Log into your account:
ssh userid@bwbay.ncsa.illinois.edu
, or
ssh userid@bw.ncsa.illinois.edu
Then request an interactive job:
qsub -I -l nodes=1:ppn=32 -l walltime=3:00:00 -l advres=workshopxe
Now we'll move on while this request is processed. Opening a new tab (Command + T on a Mac) will allow us to log in again and start examining and compiling code.
A process is created by the OS to execute a program with given resources (e.g., memory, registers); generally speaking, different processes do not share their memory with another. A thread is a subset of a process, and it shares the resources of its parent process, but has its own stack to keep track of function calls. Multiple threads of a process will have access to the same memory (but can have local variables).
Shared memory parallel computers vary, but they have the ability for the processors to access all memory as global address space. So it's not simply threads that share memory. These processors operate independently, but share the same memory.
By analogy, recall the painters painting houses example that Dr. Panoff mentioned Monday night, but this will have a twist. Imagine you were one of four artistic painters, all painting on one shared canvas. You each have your own set of brushes, but you share one palette on which to put paints and mix the colors. This shared palette from which which you make new colors and the shared canvas on which you paint are analogous to the shared memory from which you will read and to which you will write. If someone mixes colors on the palette and makes a nice new shade of green, you can access that green and use it to paint on the canvas, but if you don't communicate with the other painters, that green may change into something different before you're done using it.

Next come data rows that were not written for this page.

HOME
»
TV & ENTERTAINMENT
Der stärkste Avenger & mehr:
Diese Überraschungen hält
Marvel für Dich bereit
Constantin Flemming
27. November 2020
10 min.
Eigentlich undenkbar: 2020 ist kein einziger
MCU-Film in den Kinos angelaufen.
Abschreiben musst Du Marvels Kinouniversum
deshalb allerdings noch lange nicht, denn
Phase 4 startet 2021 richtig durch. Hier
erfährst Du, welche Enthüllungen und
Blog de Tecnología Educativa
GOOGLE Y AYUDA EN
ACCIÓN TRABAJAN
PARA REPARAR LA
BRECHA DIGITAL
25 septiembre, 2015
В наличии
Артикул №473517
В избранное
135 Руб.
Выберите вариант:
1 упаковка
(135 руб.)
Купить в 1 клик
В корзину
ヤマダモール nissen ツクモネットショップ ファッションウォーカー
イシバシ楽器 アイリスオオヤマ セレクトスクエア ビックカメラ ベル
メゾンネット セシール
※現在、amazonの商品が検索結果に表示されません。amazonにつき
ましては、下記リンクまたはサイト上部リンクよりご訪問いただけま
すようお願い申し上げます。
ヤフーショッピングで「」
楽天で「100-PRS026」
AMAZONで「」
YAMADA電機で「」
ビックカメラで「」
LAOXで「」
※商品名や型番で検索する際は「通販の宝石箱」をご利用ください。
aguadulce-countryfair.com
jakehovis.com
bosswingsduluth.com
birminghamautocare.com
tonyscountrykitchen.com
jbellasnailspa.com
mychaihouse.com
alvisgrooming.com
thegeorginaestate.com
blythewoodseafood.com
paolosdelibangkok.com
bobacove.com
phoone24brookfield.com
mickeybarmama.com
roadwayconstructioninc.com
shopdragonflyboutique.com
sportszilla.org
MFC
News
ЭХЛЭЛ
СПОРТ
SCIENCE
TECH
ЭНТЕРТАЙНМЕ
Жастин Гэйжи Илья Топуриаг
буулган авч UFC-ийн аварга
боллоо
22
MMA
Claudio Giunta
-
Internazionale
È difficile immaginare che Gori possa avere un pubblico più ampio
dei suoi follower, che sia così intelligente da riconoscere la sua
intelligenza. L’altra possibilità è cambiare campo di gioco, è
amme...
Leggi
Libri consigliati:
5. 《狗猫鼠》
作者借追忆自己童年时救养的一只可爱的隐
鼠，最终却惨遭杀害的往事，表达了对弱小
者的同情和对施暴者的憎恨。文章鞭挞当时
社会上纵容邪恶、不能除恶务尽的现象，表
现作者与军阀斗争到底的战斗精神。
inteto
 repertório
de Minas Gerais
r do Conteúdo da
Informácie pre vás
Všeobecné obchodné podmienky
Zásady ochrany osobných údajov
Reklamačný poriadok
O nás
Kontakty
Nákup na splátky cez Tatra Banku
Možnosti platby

Also recall from Dr. Panoff's example that differences in the location of a resource effect the painting of houses. Shared memory machines can be classified as Uniformed Memory Access (UMA) and Non-Uniformed Memory Access (NUMA), based upon memory access times.
OpenMP is an API built for shared-memory parallelism. This is usually realized by multi-threading. The OpenMP API is comprised of three distinct components: compiler directives, runtime library routines, and environment variables.
omp.h
in C/C++).Copy code into your workspace:
cp -r ~bplist/2015/openmp .
example-shell-command
Example line of code (in the file, not the shell)
Comments are also interweaved
parallel
compiler directive
#pragma omp parallel [options] {
Code inside here runs in parallel
Among options available: declaring private/shared vars
}
#pragma omp parallel private(var1, var2) shared(var3) {
The parallel pragma starts a parallel block. It creates a team of N threads (where N is determined at runtime), all of which execute the next statement or block (a block of code requires a {…} enclosure). After the statement, the threads join back into one. This is called a fork/join model.
OMP_NUM_THREADS
environment variableOMP_NUM_THREADS=number
export OMP_NUM_THREADS=16 Sets the value in the shell
This environment variable tells the library how many threads that can be used in running the program. If dynamic adjustment of the number of threads is enabled, this number is the maximum number of threads that can be used, else, it is the exact number of threads that will be used.
The default value is the number of online processors on the machine; on Blue Waters, it seems to be 1, no matter your allocation.
omp_get_thread_num
functionuid = omp_get_thread_num()
This function asks the thread that is executing it to identify itself by returning it's unique number. [answers "Who am I?"]
omp_get_num_threads
functionthreadCount = omp_get_num_threads()
This function returns the number of threads in the team currently executing the parallel block from which it is called. [answers "How many of us?"]. If this "get" function exists, might there be a corresponding function?
for
compiler directive#pragma omp for [clause]{
for loop
}
#pragma omp parallel shared(a,b,c,chunk) private(i)
{
#pragma omp for
for (i=0; i < N; i++){
This directive has the iterations of the upcoming loop be executed in parallel by the team of threads. The iterations (or chunks of them) can be assigned in a 'round-robin' style before any iteration is processed, or they can be assigned first-come, first-serve.
This assumes a parallel region has already been initiated, otherwise it executes in serial on a single processor. The loop iteration variable is private in scope throughout the loop execution.
N.B. Be aware of the use of the word parallel
in this pragma and the general parallel pragma. Multiple uses of the term parallel
can lead to a multiplication of your parallelism.
reduction
commandreduction ( operator : list )
A reduction is a repeated operation that operates over multiple values and yields one value. So, the reduction command performs an operation (using a specified operator) on all of the variables that are in its list. The reduction variable(s) is a shared variable, not a private variable. Operators can include: +, *, -, /, &, ^, |, &&, ||.
#pragma omp parallel for private(privateVar) reduction(+:runningTotal)
Go to code into your workspace:
openmp/pi-serial.c
Team up with someone you haven't worked with before. Modify this code or your own serial pi code to be parallel, using the reduction clause.